▶ _EXERCISE DESCRIPTION_: Give again, unaltered, the lines of the listing below that run from the line having "You are a GUI" through the line having "اتفاقية الترخيص (350, 536)".

▶ _INPUT DATA_:
= = =

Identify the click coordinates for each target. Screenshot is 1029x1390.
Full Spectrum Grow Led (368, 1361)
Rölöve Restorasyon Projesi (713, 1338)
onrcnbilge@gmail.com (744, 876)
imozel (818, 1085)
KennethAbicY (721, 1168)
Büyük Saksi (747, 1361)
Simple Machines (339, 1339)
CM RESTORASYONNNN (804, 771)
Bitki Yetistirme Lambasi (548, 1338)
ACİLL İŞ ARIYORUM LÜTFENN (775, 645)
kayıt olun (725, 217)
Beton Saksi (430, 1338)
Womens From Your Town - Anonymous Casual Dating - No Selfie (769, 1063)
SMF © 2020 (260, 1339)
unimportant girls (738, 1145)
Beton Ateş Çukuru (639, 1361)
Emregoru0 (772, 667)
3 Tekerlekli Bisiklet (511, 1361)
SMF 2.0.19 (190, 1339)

= = =

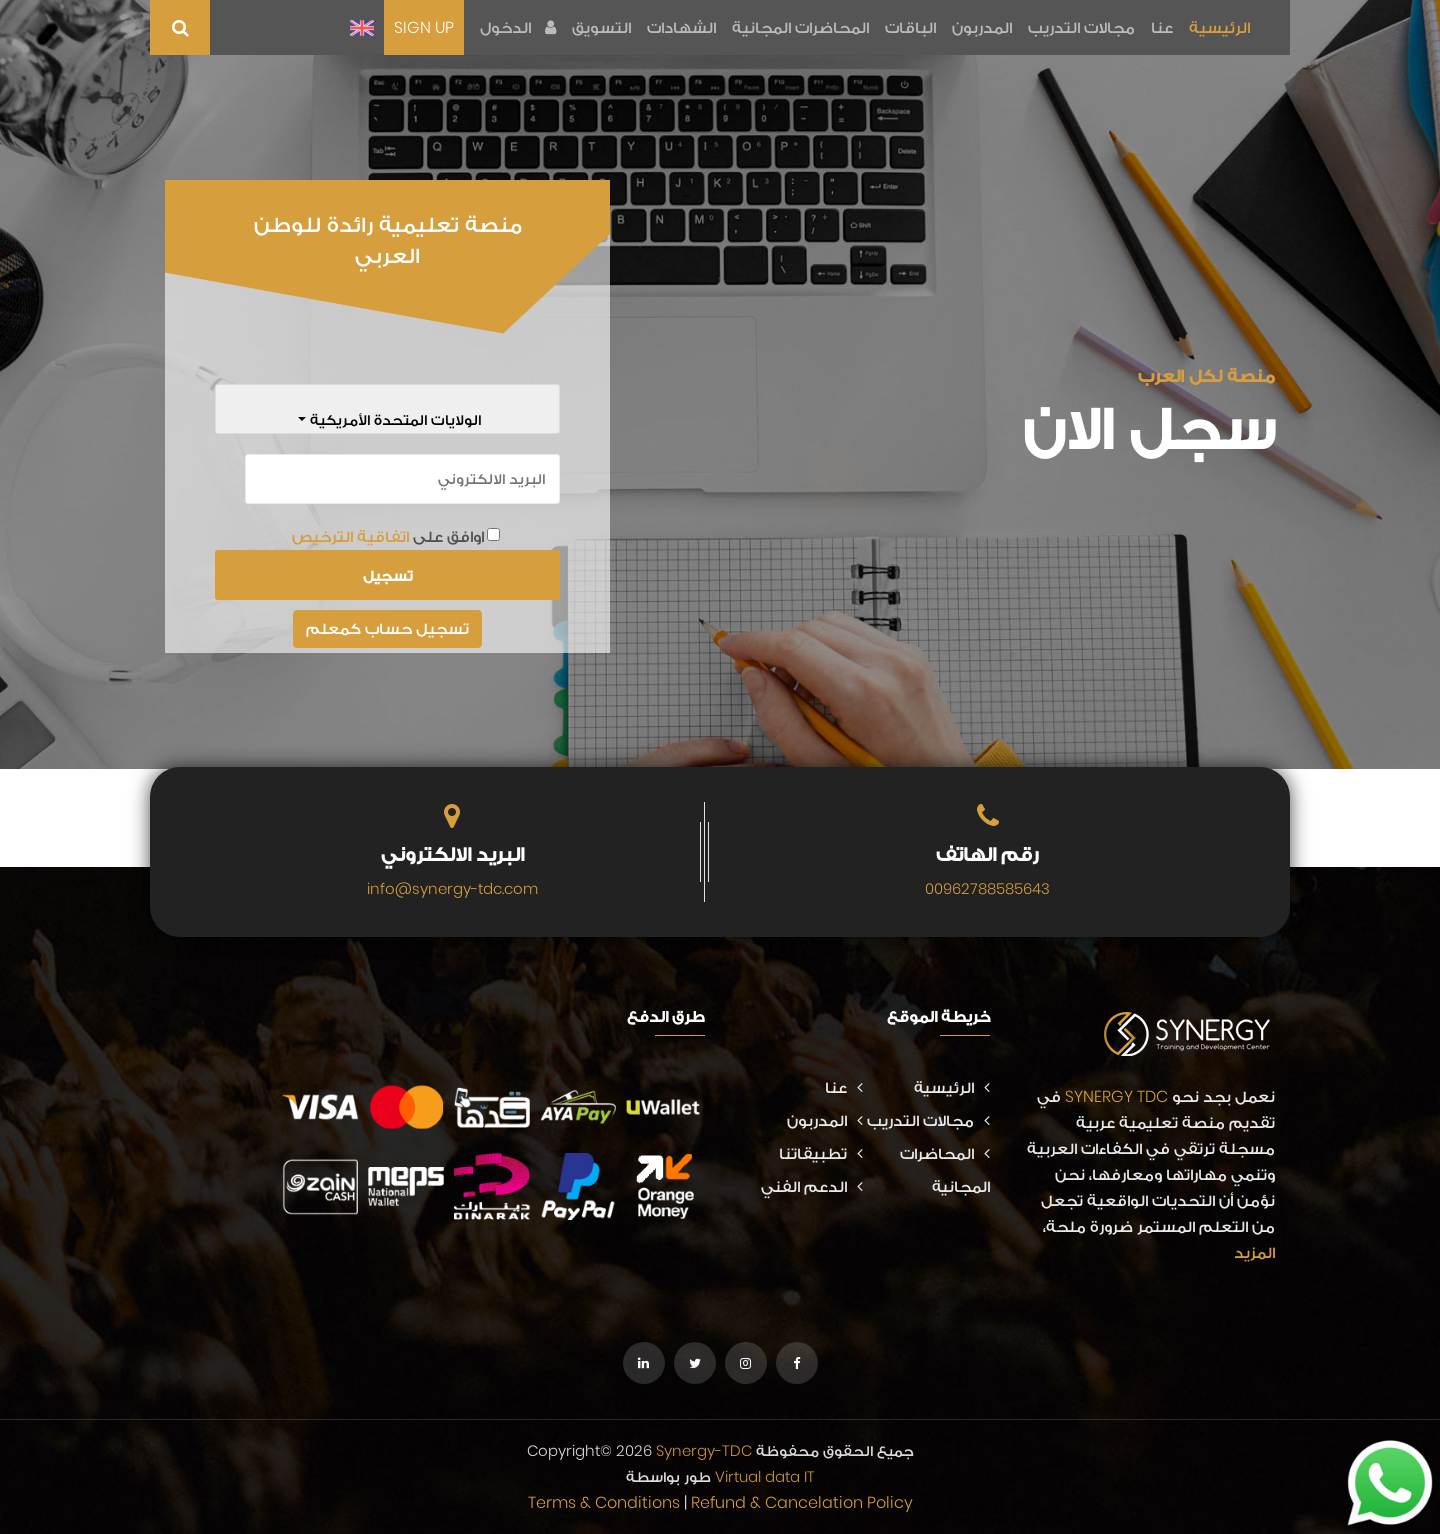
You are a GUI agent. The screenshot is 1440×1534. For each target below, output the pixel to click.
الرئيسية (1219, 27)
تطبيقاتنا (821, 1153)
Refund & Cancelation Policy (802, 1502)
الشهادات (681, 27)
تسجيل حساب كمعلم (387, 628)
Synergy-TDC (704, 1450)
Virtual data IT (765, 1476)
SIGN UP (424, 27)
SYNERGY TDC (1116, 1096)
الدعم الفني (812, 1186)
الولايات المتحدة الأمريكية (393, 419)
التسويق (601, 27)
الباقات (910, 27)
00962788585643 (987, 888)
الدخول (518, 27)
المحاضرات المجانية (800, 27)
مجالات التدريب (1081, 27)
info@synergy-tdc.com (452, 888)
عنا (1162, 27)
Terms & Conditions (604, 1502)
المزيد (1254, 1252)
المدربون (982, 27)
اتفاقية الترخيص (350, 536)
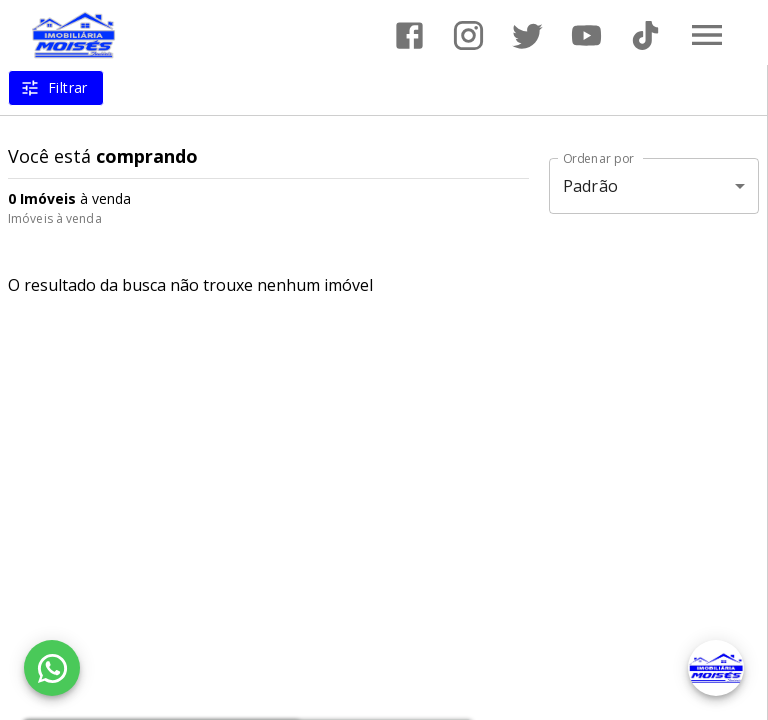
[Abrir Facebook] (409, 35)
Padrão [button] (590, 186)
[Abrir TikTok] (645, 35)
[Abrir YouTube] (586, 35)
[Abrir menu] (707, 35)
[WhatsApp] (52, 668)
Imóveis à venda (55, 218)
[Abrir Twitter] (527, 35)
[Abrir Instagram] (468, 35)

= = =

▶ _ANSWER AREA_:
You are a GUI agent. The screenshot is 1440×1534. For each target below, output the pixel to click.
الرئيسية (1219, 27)
تطبيقاتنا (821, 1153)
Refund & Cancelation Policy (802, 1502)
الشهادات (681, 27)
تسجيل حساب كمعلم (387, 628)
Synergy-TDC (704, 1450)
Virtual data IT (765, 1476)
SIGN UP (424, 27)
SYNERGY TDC (1116, 1096)
الدعم الفني (812, 1186)
الولايات المتحدة الأمريكية (393, 419)
التسويق (601, 27)
الباقات (910, 27)
00962788585643 (987, 888)
الدخول (518, 27)
المحاضرات المجانية (800, 27)
مجالات التدريب (1081, 27)
info@synergy-tdc.com (452, 888)
عنا (1162, 27)
Terms & Conditions (604, 1502)
المزيد (1254, 1252)
المدربون (982, 27)
اتفاقية الترخيص (350, 536)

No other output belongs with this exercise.